E la guerra ti ha messo nella merda Mario, mi dico, ha accelerato dei processi e tu non puoi farci assolutamente niente. E se non posso farci niente vado via di testa, Eleonor, lo sai. Gli errori che hai commesso sono solamente i tuoi: anche se molte volte gli errori sono conseguenze di situazioni più complesse, che non sono controllabili; questo pensiero non mi fa chiudere occhio.

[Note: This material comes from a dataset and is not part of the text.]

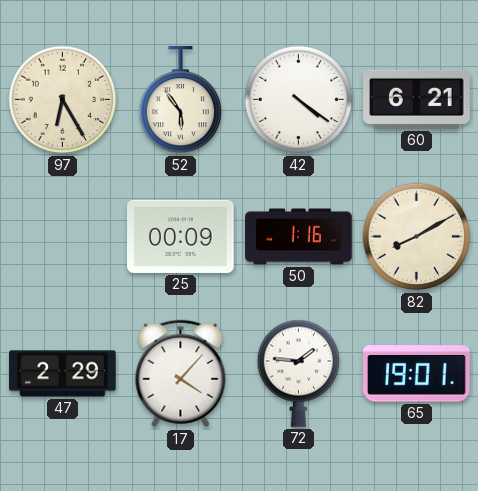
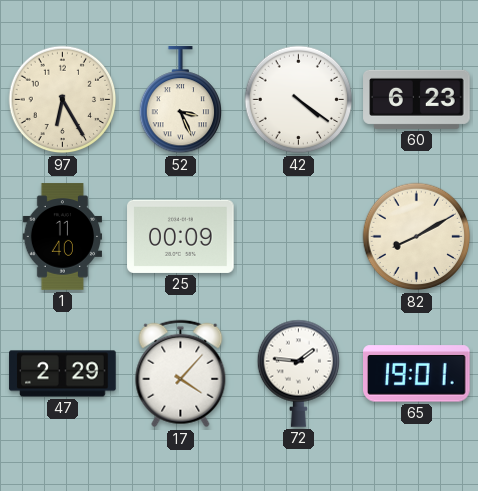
52: 5:54 -> 3:26
60: 6:21 -> 6:23
1: none -> 11:40
50: 1:16 -> none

La notte che abbiamo saputo, ho fatto un sogno:
nel sogno, mi sveglio a notte inoltrata, e so di aver sognato la mia famiglia, noi, sparire; e dopo che mi sono svegliato non riesco più a riaddormentarmi: quindi mi alzo e esco; cammino per il quartiere, qua fuori, per non so quanto tempo, finché sento le onde e vado diretto in spiaggia, arrivo lì e le onde non le posso vedere, perché è notte, ma le sento e basta, e penso che mi potrebbero inghiottire, e appena lo penso, quel sentore si materializza, mi prende dai piedi e mi trascina in fondo all’oceano dove riesco a sentire solo le contrazioni della mia trachea che non trova ossigeno, un momento: il nero, vuoto: stop!; l’istante dopo piango sdraiato sulla sabbia e urlo, da solo, perché così mi sento, solo, e, di nuovo sento le onde, che coprono i miei singhiozzi. Una piccola luce in lontananza, capisco che è l’alba: il gonfiore degli occhi si è spostato nel petto e nel ventre, e i miei occhi mi guardano, e mi dicono: è l’ansia.

Questo è il sogno ricorrente che faccio ogni sera da almeno un mese, e quando mi sveglio, tutte le volte, anche se so essere un sogno, quel sogno, non riesco a capire se sono uscito davvero, se stavo in spiaggia, eccetera; ho ricominciato ad aver paura di andare a letto, come quando abitavo con mio fratello, perché ho paura di sognare di nuovo, ho paura che proverò paura durante il sonno, di nuovo.
Eleonor e Dario mi guardano, mi chiedono di ritornare a casa.